Hopefully I can follow up tomorrow and share my solution!

And yes, all documents have a channels property.

I made some progress, made similar edits as you suggested and the Sync fn rejected doc logs became less frequent.

I’m glad that’s helping!

I checked - on CBL 1.4 - the document and database classes. They don’t offer such a method. But interesting nonetheless.

Looks like you’re right the propertiesToSaveForDeletion is a method of the Model classes which is only available on iOS. They removed it in 2.x as well. It’s a shame since they’re super convenient. https://docs.couchbase.com/couchbase-lite/1.4/objc.html#model

I wonder if deleting a document on Android saves document properties by default unlike iOS. Would you add the following to your sync function, create and delete a document of the same type as the ones you having an issue with, then share the console output?

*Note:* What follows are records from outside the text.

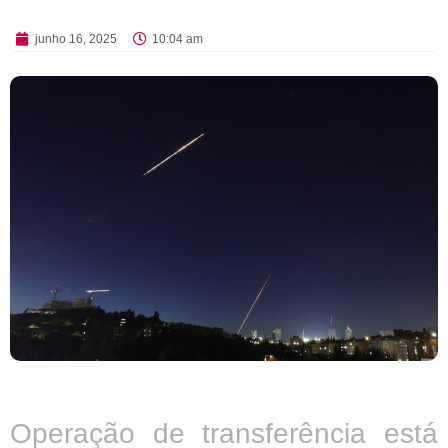
junho 16, 2025
10:04 am
Operação de transferência está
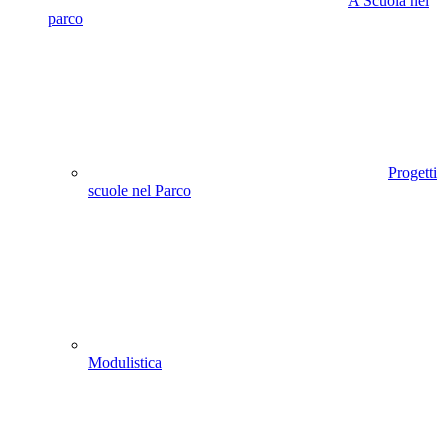
A Scuola nel
parco
Progetti
scuole nel Parco
Modulistica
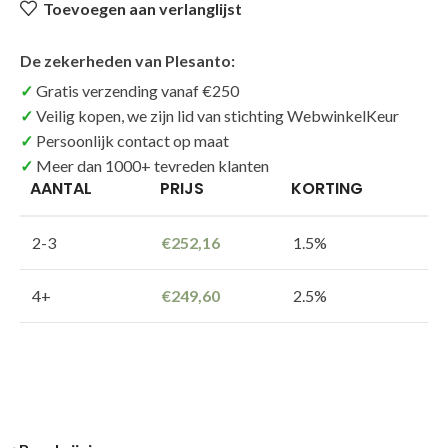
Toevoegen aan verlanglijst
De zekerheden van Plesanto:
Gratis verzending vanaf €250
Veilig kopen, we zijn lid van stichting WebwinkelKeur
Persoonlijk contact op maat
Meer dan 1000+ tevreden klanten
AANTAL
PRIJS
KORTING
2-3
€
252,16
1.5%
4+
€
249,60
2.5%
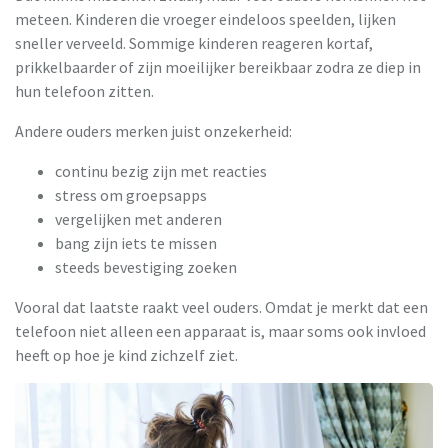
meteen. Kinderen die vroeger eindeloos speelden, lijken
sneller verveeld. Sommige kinderen reageren kortaf,
prikkelbaarder of zijn moeilijker bereikbaar zodra ze diep in
hun telefoon zitten.
Andere ouders merken juist onzekerheid:
continu bezig zijn met reacties
stress om groepsapps
vergelijken met anderen
bang zijn iets te missen
steeds bevestiging zoeken
Vooral dat laatste raakt veel ouders. Omdat je merkt dat een
telefoon niet alleen een apparaat is, maar soms ook invloed
heeft op hoe je kind zichzelf ziet.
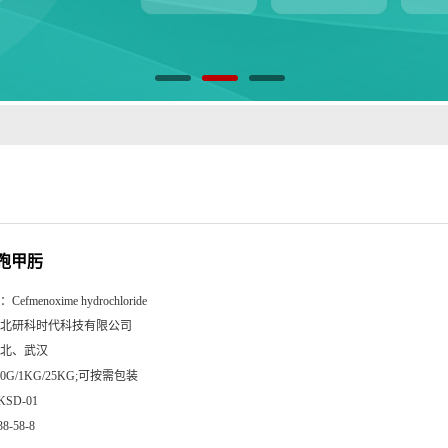
孢甲肟
：
Cefmenoxime hydrochloride
北研科时代科技有限公司
北、武汉
00G/1KG/25KG;可按需包装
KSD-01
38-58-8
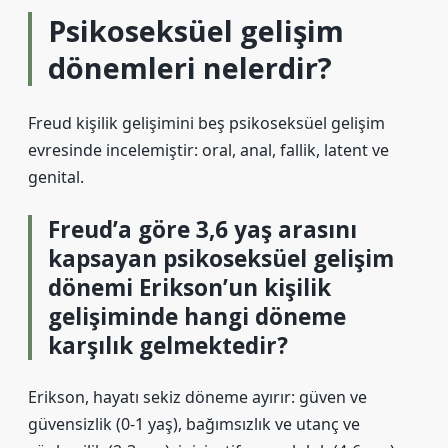
Psikoseksüel gelişim
dönemleri nelerdir?
Freud kişilik gelişimini beş psikoseksüel gelişim
evresinde incelemiştir: oral, anal, fallik, latent ve
genital.
Freud’a göre 3,6 yaş arasını
kapsayan psikoseksüel gelişim
dönemi Erikson’un kişilik
gelişiminde hangi döneme
karşılık gelmektedir?
Erikson, hayatı sekiz döneme ayırır: güven ve
güvensizlik (0-1 yaş), bağımsızlık ve utanç ve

console.log("doc:" + JSON.stringify(doc))
if(oldDoc) {
    console.log("old doc:" + JSON.stringify(doc))
}

Summing up a bit. The Sync fn rejected: old={} --> 403 missing channel access most likely was thrown here

if (doc.type === 'typeA') {
    //...
} else if (doc.type === 'typeB') {
  // ...
} else {
if (oldDoc) {
    requireAccess(oldDoc.channels); // <-- here
}
channel(doc.channels)
}

And the solution was to change the code like so:

if (oldDoc && oldDoc.channels) {
    requireAccess(oldDoc.channels);
}
channel(doc.channels)

I can adapt the code like so to log the documents which have an oldDoc but no oldDoc.channels

if (oldDoc && oldDoc.channels) {
    requireAccess(oldDoc.channels);
}
if (oldDoc && !oldDoc.channels) {
    console.error(doc._id);
    console.error("doc:" + JSON.stringify(doc))        
}
channel(doc.channels)

I will need to run this in production as I was never able to reproduce the issue on my end. I might do this over the weekend. By the way would you know if the oldDocis sent from the client (Android device) or is it fetched from Couchbase Server?

Thanks!

oldDoc is the previous revision of the document on Couchbase Server. It will be null for new document. doc is the revision being saved

@hyling

Here’s the bit from the SG fn:

if (oldDoc && oldDoc.channels) {
    requireAccess(oldDoc.channels);
} else if (oldDoc && !oldDoc.channels) {
    console.error(new Date() + ": in else if (oldDoc && !oldDoc.channels) ... doc._id = " + doc._id);
    console.error(new Date() + ": doc = " + JSON.stringify(doc));
    console.error(new Date() + ": oldDoc = " + JSON.stringify(oldDoc));
}
channel(doc.channels)

and a log

2019-09-01T23:25:33.102+02:00 [ERR] Javascript: Sync Sun, 01 Sep 2019 23:25:33 CEST: in else if (oldDoc && !oldDoc.channels) ... doc._id = ACACjP1JedbFzjCQjUJ6VekUUFr1::shoppingListItem::efvxtfyho6pt::362d4f9b2877 -- channels.NewSyncRunner.func1() at sync_runner.go:122
2019-09-01T23:25:33.103+02:00 [ERR] Javascript: Sync Sun, 01 Sep 2019 23:25:33 CEST: doc = {"_deleted":true,"_id":"ACACjP1JedbFzjCQjUJ6VekUUFr1::shoppingListItem::efvxtfyho6pt::362d4f9b2877","_rev":"4-0bd23128ec3181b0d7c916beda9c783c","_revisions":{"ids":["0bd23128ec3181b0d7c916beda9c783c","e0366226b0c3e48500bb6ce575730ccf","451482d507ececa25adeb0ef1932f04e"],"start":4}} -- channels.NewSyncRunner.func1() at sync_runner.go:122
2019-09-01T23:25:33.103+02:00 [ERR] Javascript: Sync Sun, 01 Sep 2019 23:25:33 CEST: oldDoc = {"_id":"ACACjP1JedbFzjCQjUJ6VekUUFr1::shoppingListItem::efvxtfyho6pt::362d4f9b2877"} -- channels.NewSyncRunner.func1() at sync_runner.go:122

I interpretate it as the doc was deleted and the oldDoc had only an _id field. Why though I don’t know. In testing I wasn’t able to reproduce it regardless how many documents I deleted and created again. Looking up the doc in the Couchbase Server dashboard throws an “Object Not Found” error for the doc in the logs. I’d expect that.

As I said in one of my previous posts the issue was solved by adding && oldDoc.channels to the if-clause.